• [EXERCISE INSTRUCTIONS]:
If "Para" shows up in a line of the material, return that line.

• [MATERIAL FOR THE TASK]:
*** Begin section ***

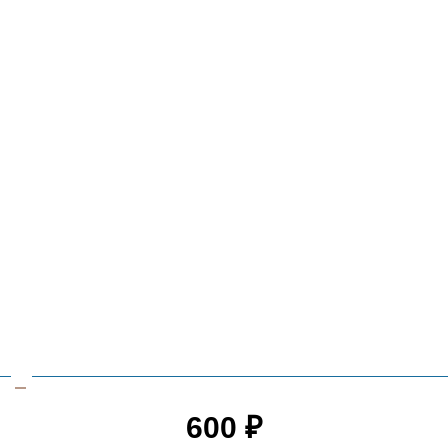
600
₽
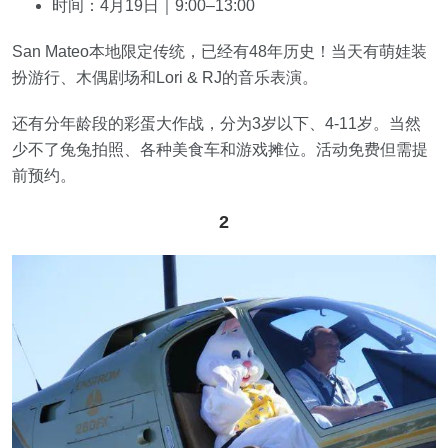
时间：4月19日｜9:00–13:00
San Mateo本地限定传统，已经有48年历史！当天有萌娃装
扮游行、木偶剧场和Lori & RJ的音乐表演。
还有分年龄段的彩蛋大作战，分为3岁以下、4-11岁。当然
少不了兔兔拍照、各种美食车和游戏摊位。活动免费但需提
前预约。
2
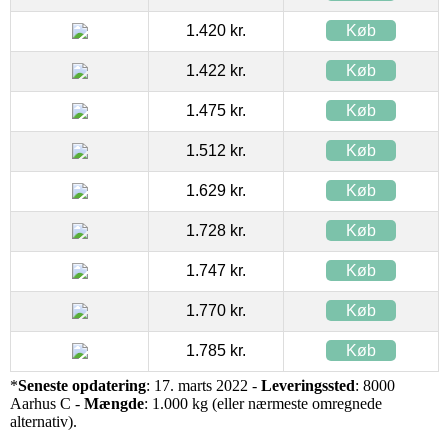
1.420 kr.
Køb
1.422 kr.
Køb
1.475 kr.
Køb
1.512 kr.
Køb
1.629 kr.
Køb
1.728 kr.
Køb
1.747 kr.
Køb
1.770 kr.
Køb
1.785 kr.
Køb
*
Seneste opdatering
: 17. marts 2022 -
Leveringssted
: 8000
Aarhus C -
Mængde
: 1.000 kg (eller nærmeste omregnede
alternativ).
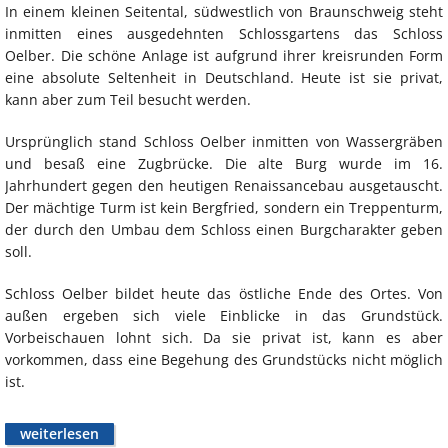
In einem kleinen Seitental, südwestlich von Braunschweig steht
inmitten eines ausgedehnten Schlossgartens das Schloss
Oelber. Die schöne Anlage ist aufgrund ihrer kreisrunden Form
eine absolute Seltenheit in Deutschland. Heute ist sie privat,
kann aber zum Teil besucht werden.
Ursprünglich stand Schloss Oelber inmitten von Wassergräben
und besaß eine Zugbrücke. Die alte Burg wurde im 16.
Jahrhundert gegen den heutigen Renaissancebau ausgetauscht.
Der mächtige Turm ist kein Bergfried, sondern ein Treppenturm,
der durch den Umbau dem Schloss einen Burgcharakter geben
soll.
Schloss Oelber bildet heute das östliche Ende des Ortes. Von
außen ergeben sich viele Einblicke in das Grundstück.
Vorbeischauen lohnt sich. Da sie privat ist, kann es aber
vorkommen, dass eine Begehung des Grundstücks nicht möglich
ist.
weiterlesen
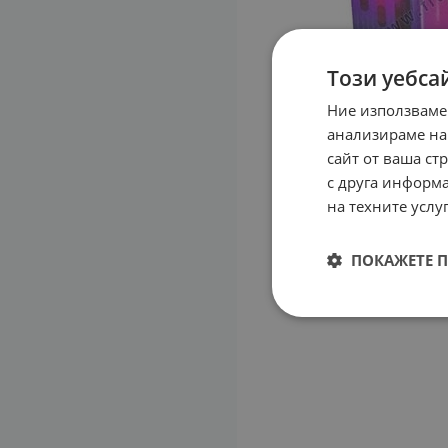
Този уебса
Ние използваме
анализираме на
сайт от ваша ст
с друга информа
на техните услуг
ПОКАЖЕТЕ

*** End section ***
*** Begin section ***

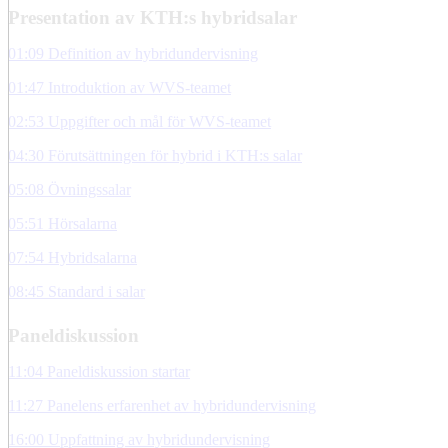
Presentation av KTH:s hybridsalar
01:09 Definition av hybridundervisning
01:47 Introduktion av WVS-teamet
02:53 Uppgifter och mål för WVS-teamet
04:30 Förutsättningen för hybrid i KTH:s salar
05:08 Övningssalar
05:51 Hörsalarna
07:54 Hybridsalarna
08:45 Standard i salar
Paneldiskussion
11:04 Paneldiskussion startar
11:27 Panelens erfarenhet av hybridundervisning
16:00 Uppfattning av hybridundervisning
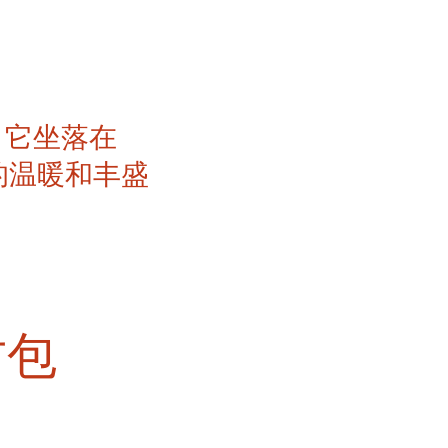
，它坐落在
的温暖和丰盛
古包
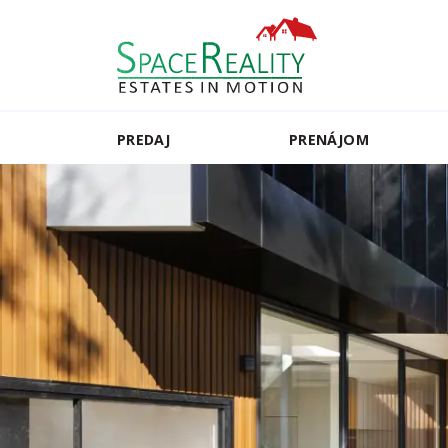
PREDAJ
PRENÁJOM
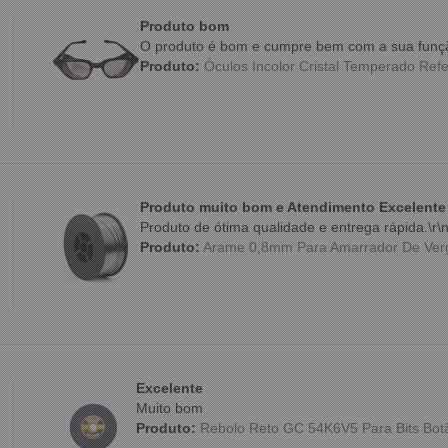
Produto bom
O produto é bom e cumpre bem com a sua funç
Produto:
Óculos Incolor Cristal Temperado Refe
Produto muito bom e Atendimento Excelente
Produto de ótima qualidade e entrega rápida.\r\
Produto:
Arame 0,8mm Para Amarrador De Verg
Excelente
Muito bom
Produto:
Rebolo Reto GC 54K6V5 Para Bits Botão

*** End section ***
*** Begin section ***

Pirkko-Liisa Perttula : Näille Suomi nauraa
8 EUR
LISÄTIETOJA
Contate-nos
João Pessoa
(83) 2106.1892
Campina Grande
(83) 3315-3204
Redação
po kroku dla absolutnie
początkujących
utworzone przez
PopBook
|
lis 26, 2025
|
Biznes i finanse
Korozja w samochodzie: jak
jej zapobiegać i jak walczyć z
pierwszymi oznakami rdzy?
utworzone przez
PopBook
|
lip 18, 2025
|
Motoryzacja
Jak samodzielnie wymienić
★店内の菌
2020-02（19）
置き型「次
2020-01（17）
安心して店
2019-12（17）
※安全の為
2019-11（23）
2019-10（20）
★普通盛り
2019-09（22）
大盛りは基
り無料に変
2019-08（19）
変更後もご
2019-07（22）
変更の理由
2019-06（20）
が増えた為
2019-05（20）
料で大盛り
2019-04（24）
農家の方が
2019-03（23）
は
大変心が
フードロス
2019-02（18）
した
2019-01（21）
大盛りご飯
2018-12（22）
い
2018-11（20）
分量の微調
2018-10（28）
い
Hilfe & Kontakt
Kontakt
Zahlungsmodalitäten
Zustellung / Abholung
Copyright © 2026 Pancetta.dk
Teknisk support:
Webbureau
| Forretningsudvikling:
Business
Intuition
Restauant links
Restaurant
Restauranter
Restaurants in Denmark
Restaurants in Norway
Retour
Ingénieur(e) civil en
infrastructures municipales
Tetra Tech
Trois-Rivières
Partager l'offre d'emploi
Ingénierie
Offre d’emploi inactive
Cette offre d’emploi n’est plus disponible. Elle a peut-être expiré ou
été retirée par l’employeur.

*** End section ***

• [TASK RESPONSE]:
Arame 0,8mm Para Amarrador De Verg
Rebolo Reto GC 54K6V5 Para Bits Botão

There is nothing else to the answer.